Huge geographic disparities remain in 2020, where sub-Saharan Africa and South Asia bear 82% of the global burden of under-5 deaths.

Need to intensify efforts to reduce child mortality in order to achieve the SDGs

the Sustainable Development Goals (SDGs) Call for an end to preventable deaths of newborns and children under 5, all countries aiming to have a neonatal mortality rate of 12 deaths or less per 1,000 live births and a death rate of under 5 years of 25 deaths or less per 1,000 live births by 2030.

If these goals are to be achieved, the global community must redouble its efforts to ensure the survival of the most vulnerable children, wherever they may be. The current trends are alarming: more than 50 countries will not meet the goal of under-five mortality by 2030 and more than 60 countries will miss the goal of neonatal mortality without immediate action.

Access to effective, high-quality care and the continued expansion of coverage for life-saving interventions will bring countries closer to achieving these goals. If every country met or exceeded the SDG target, 8 million deaths of children under five could be prevented between 2021 and 2030.

Surveillance needs to be sustained and extended to accurately track progress towards global goals, inform policies to ensure greater survival and respond to sudden shocks like the pandemic. Timely, high-quality and disaggregated data is essential to achieve this goal.

The new UN IGME estimates which are based on the best available empirical data on infant mortality differ from some modeled projections which predicted an increase in deaths in 2020 resulting from service disruptions or economic downturns. However, these data have limits in their representativeness, and the pandemic and the resulting mortality profile could change considerably from what has been observed so far. Data collection should continue, where available, to monitor the situation of child, adolescent and youth mortality in 2021 and beyond. UN IGME will review the new data, if available, in the next estimation cycle and revise the estimates accordingly.

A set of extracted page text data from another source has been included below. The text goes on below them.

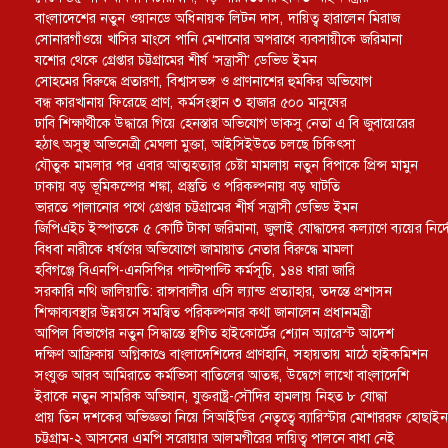
বাংলাদেশের নতুন ওয়ানডে অধিনায়ক লিটন দাস, দায়িত্ব হারালেন মিরাজ
সোনারগাঁওয়ে খাসির মাংসে পানি মেশানোর অপরাধে ব্যবসায়ীকে জরিমানা
যশোর থেকে গ্রেপ্তার চট্টগ্রামের শীর্ষ ‘সন্ত্রাসী’ ডেভিড ইমন
সোহমের বিরুদ্ধে প্রতারণা, বিশ্বাসভঙ্গ ও প্রাণনাশের হুমকির অভিযোগ
বন্ধ কারখানায় ফিরেছে প্রাণ, কর্মসংস্থান ৩ হাজার ৫০০ মানুষের
ঢাবি শিক্ষার্থীকে উদ্ধারে গিয়ে হেনস্তার অভিযোগ ডাকসু নেতা এ বি জুবায়েরের
হঠাৎ অসুস্থ অভিনেত্রী মেঘলা মুক্তা, আইসিইউতে চলছে চিকিৎসা
যৌতুক মামলার পর এবার আত্মহত্যার চেষ্টা মামলায় নতুন বিপাকে প্রিন্স মামুন
ঢাকায় বড় ভূমিকম্পের শঙ্কা, প্রস্তুতি ও পরিকল্পনায় বড় ঘাটতি
ভারতে পালানোর পথে গ্রেপ্তার চট্টগ্রামের শীর্ষ সন্ত্রাসী ডেভিড ইমন
জিপিএইচ ইস্পাতকে ৫ কোটি টাকা জরিমানা, জুলাই যোদ্ধাদের কল্যাণে ব্যয়ের নির্দ
বিধবা নারীকে ধর্ষণের অভিযোগে জামায়াত নেতার বিরুদ্ধে মামলা
হবিগঞ্জে বিএনপি-এনসিপির পাল্টাপাল্টি কর্মসূচি, ১৪৪ ধারা জারি
সরকারি নথি জালিয়াতি: রাঙ্গাবালীর এসি ল্যান্ড প্রত্যাহার, তদন্তে প্রশাসন
শিক্ষাব্যবস্থার উন্নয়নে সমন্বিত পরিকল্পনার কথা জানালেন প্রধানমন্ত্রী
আপিল বিভাগের নতুন সিদ্ধান্তে স্থগিত হাইকোর্টের শ্যোন অ্যারেস্ট আদেশ
দক্ষিণ আফ্রিকায় অগ্নিকাণ্ডে বাংলাদেশিদের প্রাণহানি, সহায়তায় মাঠে হাইকমিশন
সংযুক্ত আরব আমিরাতে কর্মভিসা বাতিলের আতঙ্ক, উদ্বেগে লাখো বাংলাদেশি
ইরাকে নতুন সামরিক অভিযান, যুক্তরাষ্ট্র-সৌদির হামলায় নিহত ৮ যোদ্ধা
প্রায় তিন দশকের অভিজ্ঞতা নিয়ে সিআইডির নেতৃত্বে ব্যারিস্টার মোশাররফ হোছাইন
চট্টগ্রাম-২ আসনের এমপি সরোয়ার আলমগীরের দায়িত্ব পালনে বাধা নেই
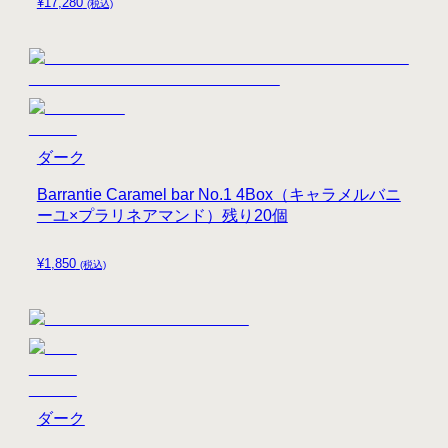
¥
17,280
(税込)
ダーク
Barrantie Caramel bar No.1 4Box（キャラメルバニ
ーユ×プラリネアマンド）残り20個
¥
1,850
(税込)
ダーク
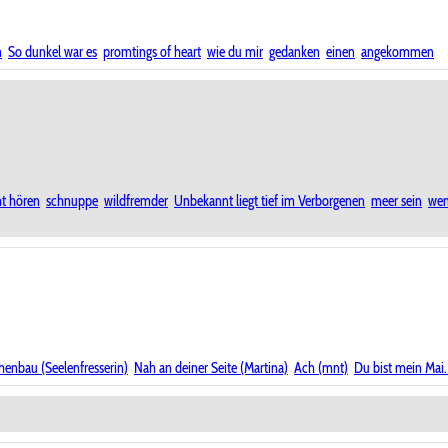
n
So dunkel war es
promtings of heart
wie du mir
gedanken
einen
angekommen
ht hören
schnuppe
wildfremder
Unbekannt liegt tief im Verborgenen
meer sein
wen
enbau (Seelenfresserin)
Nah an deiner Seite (Martina)
Ach (mnt)
Du bist mein Mai.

These mortality estimates were produced by UN IGME. The UN IGME includes Unicef, the World Health Organization, the World Bank Group, and the United Nations Population Division as full members. The group was formed in 2004 to share mortality data, harmonize estimates across the United Nations system, improve methodologies for estimating infant mortality, and report on progress towards the MDGs. The group continues to produce reliable and transparent mortality estimates to monitor countries’ progress towards SDG target 3.2. All data, estimates and details on the methods are available on the website Infant Mortality Estimates website. The new estimates will also be available in the Development indicators around the world and HealthStats data base.